- [THE TASK]:
Report how many lines in the following entries contain "Узбекистан". Nothing else should be given.

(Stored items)
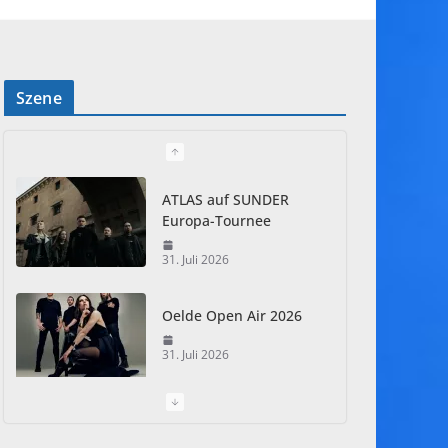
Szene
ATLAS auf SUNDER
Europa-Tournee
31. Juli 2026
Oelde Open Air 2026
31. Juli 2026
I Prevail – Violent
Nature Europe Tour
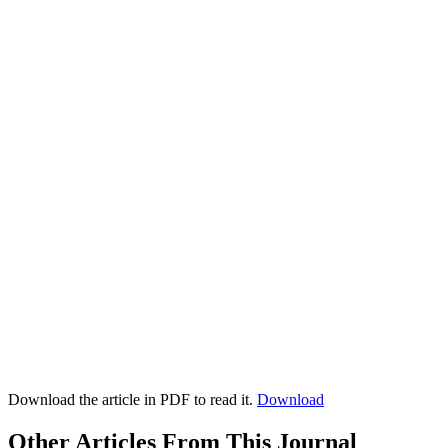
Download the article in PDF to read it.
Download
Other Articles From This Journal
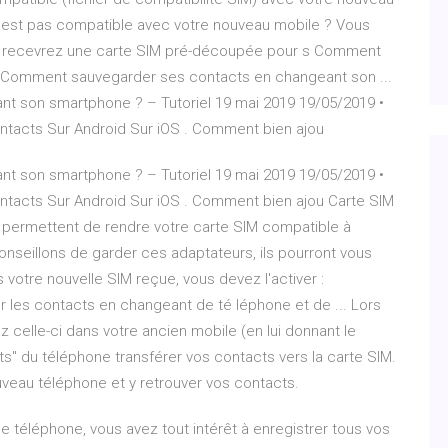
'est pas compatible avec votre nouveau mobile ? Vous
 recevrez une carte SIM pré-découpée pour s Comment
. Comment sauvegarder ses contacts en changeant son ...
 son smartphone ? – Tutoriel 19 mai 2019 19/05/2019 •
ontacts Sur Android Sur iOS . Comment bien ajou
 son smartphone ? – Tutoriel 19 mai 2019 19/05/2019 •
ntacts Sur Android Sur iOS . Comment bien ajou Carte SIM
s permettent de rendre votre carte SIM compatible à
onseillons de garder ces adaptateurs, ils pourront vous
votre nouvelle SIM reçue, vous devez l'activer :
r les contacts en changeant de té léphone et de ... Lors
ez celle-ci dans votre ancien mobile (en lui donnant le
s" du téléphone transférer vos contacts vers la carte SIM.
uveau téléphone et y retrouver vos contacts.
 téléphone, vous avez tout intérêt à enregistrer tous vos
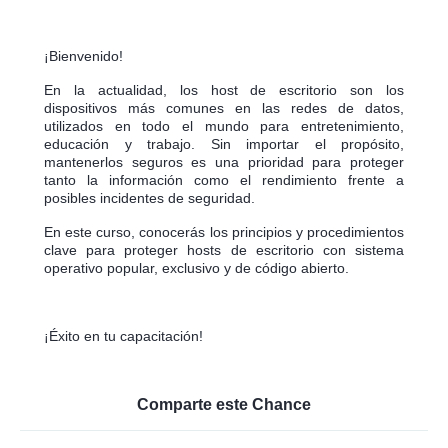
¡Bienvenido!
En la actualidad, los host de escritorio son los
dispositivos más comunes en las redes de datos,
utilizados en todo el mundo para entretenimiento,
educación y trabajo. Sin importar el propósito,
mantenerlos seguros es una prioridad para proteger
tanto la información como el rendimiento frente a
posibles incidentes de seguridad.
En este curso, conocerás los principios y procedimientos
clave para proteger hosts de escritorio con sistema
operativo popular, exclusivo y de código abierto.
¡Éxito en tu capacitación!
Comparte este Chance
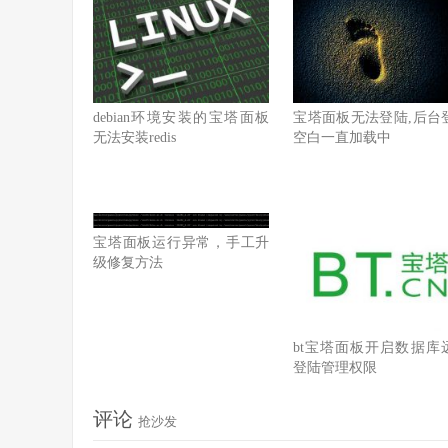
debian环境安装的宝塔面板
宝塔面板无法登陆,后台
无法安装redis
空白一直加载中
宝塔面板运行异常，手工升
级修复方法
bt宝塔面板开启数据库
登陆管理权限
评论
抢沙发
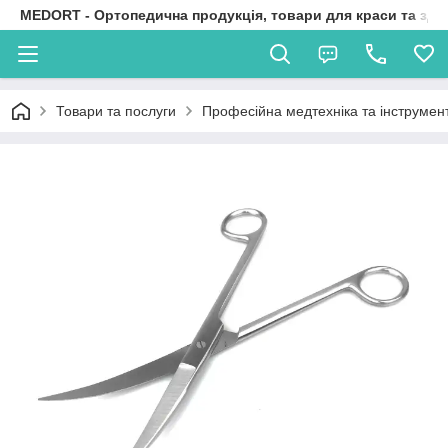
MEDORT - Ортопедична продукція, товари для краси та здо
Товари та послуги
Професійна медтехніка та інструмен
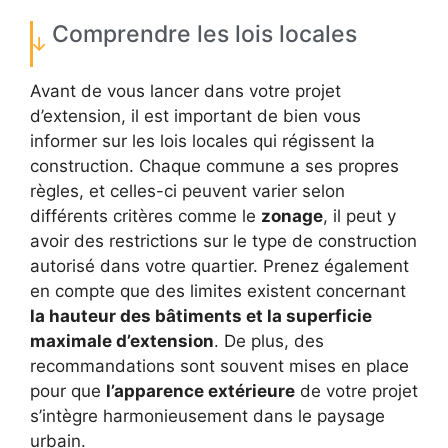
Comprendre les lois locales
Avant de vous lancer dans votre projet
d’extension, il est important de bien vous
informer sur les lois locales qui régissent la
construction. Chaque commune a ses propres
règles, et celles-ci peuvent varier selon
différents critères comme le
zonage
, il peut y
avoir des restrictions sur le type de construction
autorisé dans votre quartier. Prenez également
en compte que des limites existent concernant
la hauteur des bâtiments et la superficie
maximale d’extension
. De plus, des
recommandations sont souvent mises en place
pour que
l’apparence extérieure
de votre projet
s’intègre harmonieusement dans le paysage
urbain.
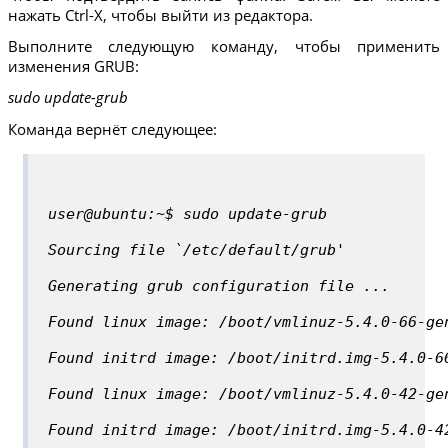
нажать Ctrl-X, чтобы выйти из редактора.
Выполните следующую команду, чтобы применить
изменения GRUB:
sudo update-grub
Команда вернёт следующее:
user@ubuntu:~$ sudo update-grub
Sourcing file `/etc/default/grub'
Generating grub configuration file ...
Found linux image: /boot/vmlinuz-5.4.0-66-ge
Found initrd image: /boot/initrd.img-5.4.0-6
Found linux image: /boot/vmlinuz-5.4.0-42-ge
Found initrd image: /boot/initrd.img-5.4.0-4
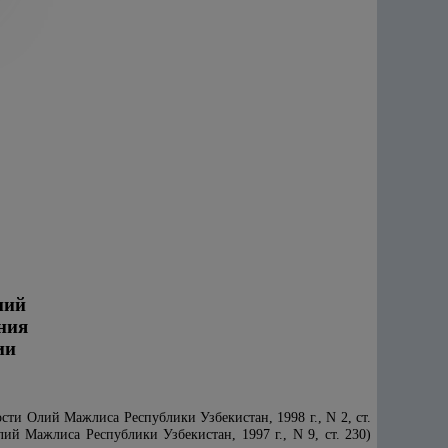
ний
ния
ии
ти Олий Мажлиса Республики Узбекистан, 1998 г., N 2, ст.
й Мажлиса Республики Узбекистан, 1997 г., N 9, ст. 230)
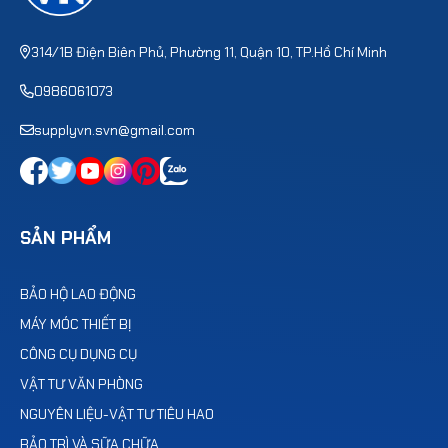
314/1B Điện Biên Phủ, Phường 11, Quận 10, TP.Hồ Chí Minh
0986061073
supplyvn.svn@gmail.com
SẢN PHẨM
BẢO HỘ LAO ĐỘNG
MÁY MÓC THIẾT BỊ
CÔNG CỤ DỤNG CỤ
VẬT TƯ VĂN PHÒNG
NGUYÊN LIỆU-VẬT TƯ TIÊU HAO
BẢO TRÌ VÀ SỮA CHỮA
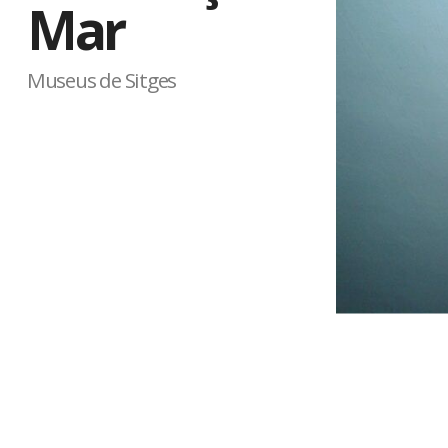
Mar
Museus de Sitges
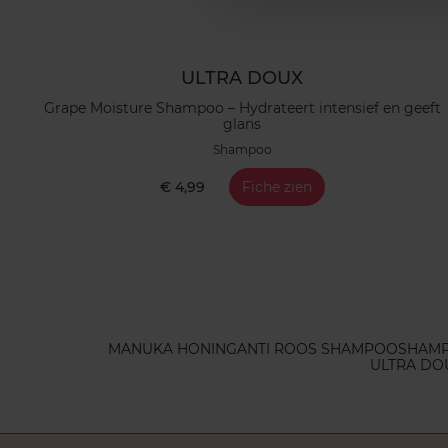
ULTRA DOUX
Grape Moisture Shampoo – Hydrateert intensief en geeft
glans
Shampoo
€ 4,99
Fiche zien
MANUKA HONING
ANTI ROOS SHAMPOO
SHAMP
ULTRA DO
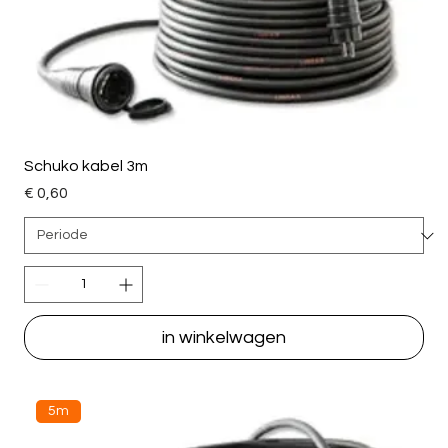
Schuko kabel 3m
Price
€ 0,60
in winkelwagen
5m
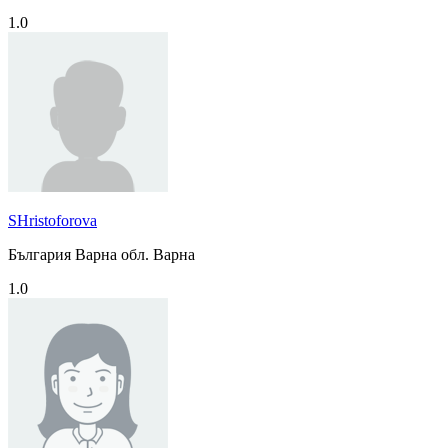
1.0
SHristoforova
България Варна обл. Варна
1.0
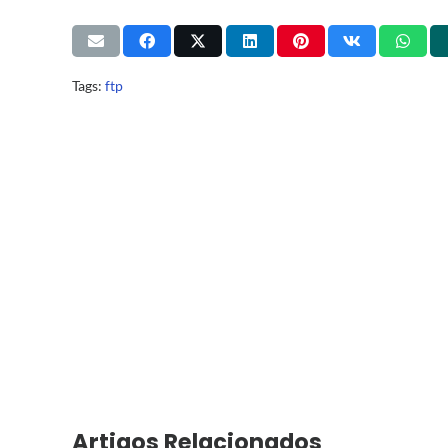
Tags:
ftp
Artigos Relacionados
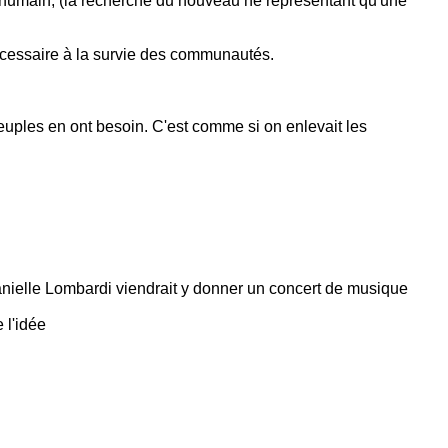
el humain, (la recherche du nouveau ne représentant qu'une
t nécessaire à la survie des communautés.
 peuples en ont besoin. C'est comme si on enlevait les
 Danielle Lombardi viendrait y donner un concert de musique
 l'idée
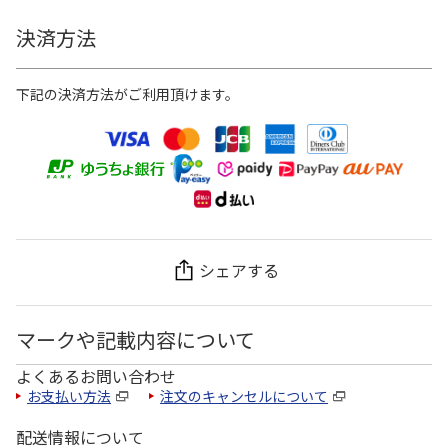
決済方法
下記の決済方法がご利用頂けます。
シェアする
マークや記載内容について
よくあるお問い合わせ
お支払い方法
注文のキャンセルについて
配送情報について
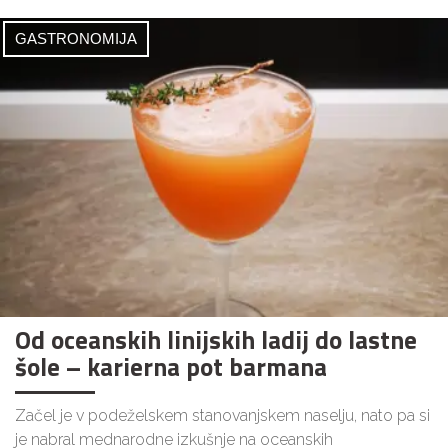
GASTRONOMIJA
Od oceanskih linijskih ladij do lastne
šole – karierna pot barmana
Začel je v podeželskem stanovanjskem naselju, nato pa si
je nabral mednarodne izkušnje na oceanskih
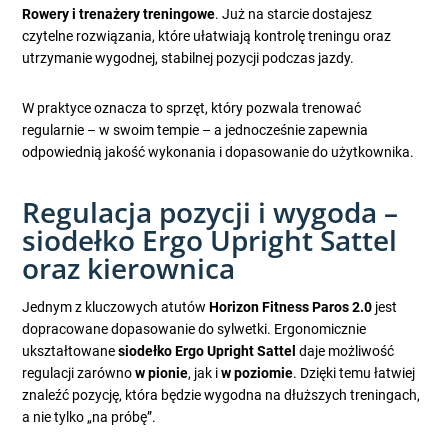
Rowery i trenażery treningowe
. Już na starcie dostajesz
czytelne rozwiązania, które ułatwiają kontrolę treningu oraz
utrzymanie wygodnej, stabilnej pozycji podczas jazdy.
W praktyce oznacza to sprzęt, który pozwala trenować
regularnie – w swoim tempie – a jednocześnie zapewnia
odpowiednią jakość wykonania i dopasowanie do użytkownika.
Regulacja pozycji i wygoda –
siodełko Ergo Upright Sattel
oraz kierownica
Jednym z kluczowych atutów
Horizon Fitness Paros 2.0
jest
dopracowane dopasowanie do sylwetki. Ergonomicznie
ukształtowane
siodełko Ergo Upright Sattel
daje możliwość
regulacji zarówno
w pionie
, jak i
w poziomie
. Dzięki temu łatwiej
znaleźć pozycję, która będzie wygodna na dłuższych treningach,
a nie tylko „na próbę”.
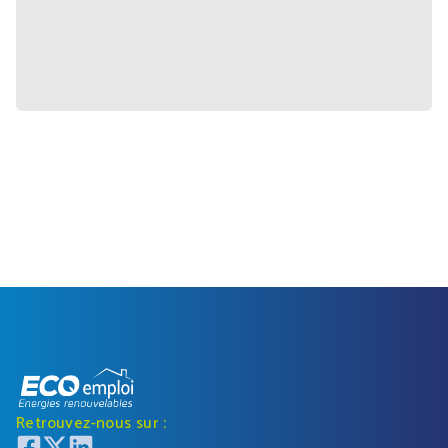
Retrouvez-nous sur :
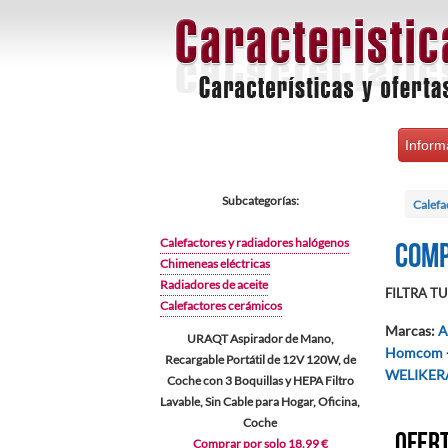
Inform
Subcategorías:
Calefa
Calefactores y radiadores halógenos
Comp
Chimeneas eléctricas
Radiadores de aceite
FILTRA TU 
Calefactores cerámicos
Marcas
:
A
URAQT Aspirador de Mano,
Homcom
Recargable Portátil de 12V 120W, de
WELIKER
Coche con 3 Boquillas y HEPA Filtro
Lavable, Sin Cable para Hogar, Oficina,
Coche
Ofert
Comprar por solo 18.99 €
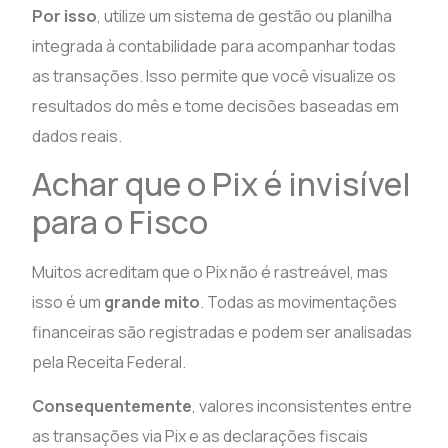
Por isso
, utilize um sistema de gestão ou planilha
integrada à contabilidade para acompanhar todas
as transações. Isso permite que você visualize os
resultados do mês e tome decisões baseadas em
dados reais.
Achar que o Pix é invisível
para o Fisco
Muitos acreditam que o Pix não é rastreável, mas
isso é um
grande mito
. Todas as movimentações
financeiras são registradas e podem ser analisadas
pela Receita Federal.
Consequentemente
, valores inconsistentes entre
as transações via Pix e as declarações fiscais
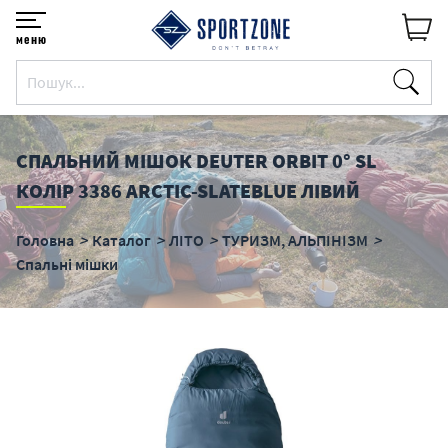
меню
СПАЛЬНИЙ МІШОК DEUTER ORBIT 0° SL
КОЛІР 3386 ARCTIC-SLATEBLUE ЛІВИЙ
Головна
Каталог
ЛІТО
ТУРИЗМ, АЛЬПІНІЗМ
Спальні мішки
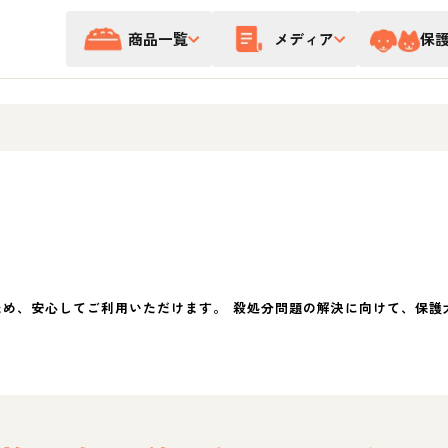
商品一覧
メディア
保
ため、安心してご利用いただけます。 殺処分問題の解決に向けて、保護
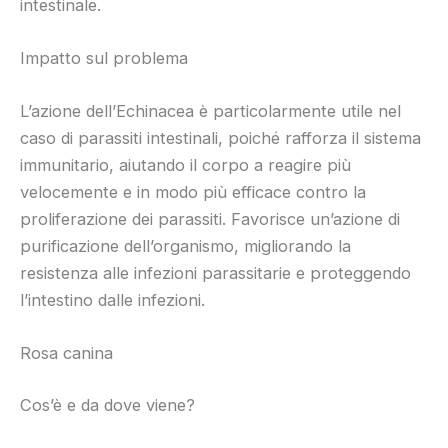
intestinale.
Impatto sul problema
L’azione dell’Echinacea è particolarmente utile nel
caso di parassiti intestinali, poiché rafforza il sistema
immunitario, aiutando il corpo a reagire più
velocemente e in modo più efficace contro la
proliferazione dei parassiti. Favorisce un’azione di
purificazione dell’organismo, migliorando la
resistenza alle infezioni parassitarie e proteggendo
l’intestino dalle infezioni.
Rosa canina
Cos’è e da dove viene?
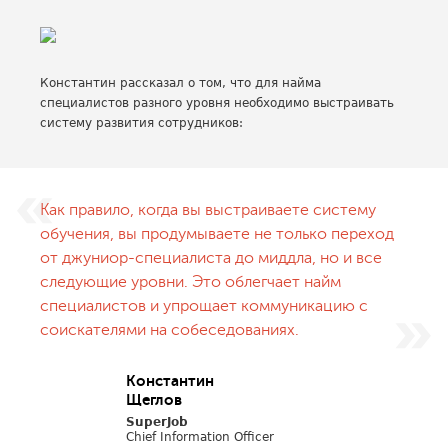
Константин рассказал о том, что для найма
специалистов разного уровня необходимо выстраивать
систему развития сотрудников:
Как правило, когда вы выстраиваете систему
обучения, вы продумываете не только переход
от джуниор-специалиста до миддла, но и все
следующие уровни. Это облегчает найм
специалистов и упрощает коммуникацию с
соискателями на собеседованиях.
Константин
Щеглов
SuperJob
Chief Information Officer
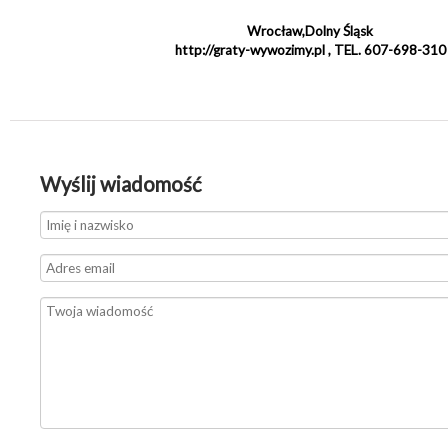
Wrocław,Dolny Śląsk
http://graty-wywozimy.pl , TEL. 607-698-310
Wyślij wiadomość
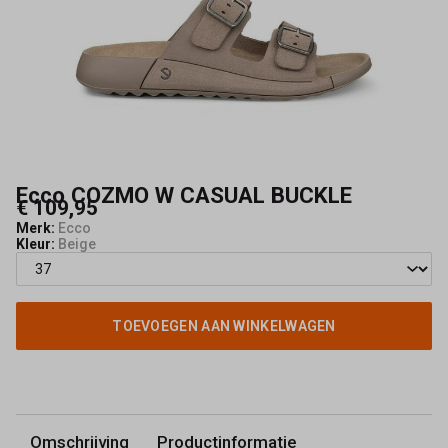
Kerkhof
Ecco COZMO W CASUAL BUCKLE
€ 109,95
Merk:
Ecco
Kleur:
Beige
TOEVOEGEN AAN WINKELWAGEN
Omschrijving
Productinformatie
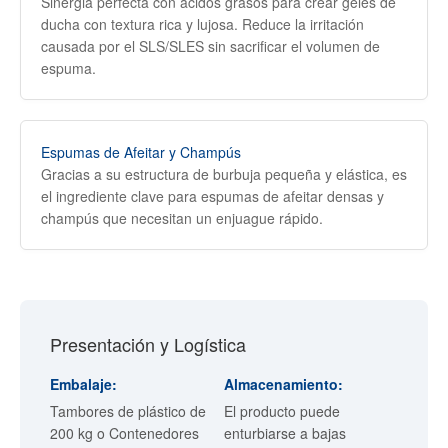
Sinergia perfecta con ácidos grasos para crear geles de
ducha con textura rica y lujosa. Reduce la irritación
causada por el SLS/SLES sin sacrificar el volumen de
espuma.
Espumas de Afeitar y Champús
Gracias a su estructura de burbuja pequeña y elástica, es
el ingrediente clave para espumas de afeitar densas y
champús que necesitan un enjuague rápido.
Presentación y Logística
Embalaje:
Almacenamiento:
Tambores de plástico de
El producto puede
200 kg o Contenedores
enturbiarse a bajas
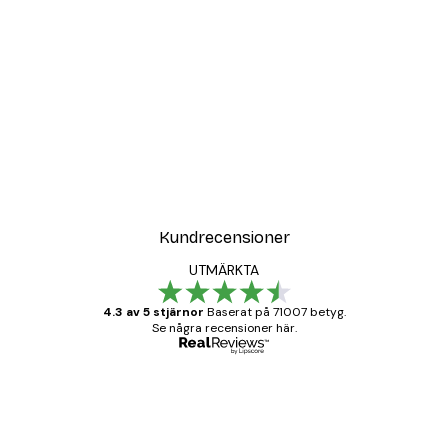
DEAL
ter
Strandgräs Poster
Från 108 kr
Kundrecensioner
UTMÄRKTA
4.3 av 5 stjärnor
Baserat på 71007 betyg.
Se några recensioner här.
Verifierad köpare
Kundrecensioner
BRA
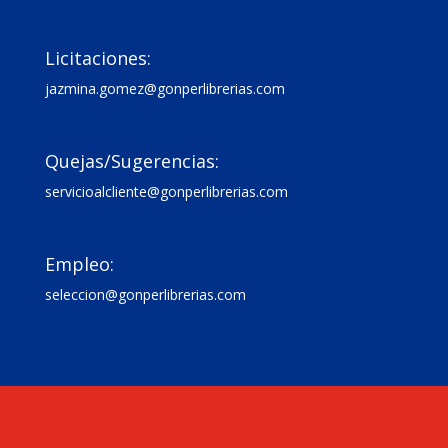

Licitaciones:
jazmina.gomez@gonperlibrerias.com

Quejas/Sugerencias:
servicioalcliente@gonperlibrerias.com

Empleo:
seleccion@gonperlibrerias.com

- [SOLUTION FOR THIS EXERCISE]:
2